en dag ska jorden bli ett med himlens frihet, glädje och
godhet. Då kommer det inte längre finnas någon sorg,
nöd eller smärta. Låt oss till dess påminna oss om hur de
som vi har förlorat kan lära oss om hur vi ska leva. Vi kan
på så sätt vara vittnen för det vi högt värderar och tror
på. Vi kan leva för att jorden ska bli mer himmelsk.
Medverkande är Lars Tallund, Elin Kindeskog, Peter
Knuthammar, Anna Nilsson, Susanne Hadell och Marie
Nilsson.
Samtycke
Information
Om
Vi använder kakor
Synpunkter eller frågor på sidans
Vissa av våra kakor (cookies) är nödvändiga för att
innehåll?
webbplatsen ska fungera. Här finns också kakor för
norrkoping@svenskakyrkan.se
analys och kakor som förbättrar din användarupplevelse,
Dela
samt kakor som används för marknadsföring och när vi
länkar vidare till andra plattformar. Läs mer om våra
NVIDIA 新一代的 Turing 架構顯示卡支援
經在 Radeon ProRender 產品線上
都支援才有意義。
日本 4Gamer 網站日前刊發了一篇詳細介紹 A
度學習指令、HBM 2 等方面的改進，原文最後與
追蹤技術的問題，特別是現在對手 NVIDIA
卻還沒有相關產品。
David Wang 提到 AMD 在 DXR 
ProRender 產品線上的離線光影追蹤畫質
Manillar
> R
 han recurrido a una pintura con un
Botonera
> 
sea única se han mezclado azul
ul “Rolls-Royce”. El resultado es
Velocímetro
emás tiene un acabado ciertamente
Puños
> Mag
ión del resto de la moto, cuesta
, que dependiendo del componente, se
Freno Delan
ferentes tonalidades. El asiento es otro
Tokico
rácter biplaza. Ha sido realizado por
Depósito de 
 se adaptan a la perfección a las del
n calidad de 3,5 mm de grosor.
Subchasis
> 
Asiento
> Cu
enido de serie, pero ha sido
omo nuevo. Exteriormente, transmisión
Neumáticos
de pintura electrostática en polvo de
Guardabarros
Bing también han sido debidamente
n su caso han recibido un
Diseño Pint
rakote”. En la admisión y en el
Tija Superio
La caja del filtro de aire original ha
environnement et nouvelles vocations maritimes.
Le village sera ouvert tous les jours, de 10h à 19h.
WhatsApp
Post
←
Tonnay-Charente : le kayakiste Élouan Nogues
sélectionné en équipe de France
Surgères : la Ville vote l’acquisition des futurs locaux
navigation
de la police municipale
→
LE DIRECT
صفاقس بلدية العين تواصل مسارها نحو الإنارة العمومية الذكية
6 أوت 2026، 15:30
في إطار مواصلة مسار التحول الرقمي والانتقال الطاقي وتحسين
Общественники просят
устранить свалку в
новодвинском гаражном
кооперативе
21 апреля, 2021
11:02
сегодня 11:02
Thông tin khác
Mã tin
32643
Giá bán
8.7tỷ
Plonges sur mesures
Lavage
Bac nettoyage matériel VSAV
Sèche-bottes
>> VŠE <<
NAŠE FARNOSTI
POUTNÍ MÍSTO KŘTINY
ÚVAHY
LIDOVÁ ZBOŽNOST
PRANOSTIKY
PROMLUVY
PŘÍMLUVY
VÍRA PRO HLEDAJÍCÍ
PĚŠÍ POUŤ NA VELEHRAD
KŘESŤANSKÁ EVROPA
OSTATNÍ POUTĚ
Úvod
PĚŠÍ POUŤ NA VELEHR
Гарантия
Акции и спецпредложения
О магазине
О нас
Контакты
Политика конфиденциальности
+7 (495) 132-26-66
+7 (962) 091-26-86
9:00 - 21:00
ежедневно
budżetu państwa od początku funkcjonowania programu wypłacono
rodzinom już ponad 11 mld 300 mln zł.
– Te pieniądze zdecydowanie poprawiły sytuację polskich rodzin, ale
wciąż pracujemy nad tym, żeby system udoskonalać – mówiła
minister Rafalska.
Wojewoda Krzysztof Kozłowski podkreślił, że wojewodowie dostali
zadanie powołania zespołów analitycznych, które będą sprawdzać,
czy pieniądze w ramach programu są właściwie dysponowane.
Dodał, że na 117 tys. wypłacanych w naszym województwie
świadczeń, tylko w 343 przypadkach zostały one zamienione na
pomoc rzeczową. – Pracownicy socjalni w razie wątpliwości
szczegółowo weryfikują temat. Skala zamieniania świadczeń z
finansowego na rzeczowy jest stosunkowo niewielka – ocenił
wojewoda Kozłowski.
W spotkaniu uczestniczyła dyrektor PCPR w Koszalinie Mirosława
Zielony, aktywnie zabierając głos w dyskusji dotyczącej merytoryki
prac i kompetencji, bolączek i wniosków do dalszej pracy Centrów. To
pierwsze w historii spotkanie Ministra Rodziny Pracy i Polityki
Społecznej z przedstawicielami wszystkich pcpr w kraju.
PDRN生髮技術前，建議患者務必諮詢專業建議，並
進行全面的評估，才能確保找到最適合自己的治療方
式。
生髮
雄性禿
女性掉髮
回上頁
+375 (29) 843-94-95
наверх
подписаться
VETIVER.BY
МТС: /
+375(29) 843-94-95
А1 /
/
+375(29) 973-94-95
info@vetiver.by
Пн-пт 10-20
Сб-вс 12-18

● Work task: From the data above, copy each line with the string "PĚŠÍ" in it.

● Solution to this task:
PĚŠÍ POUŤ NA VELEHRAD
PĚŠÍ POUŤ NA VELEHR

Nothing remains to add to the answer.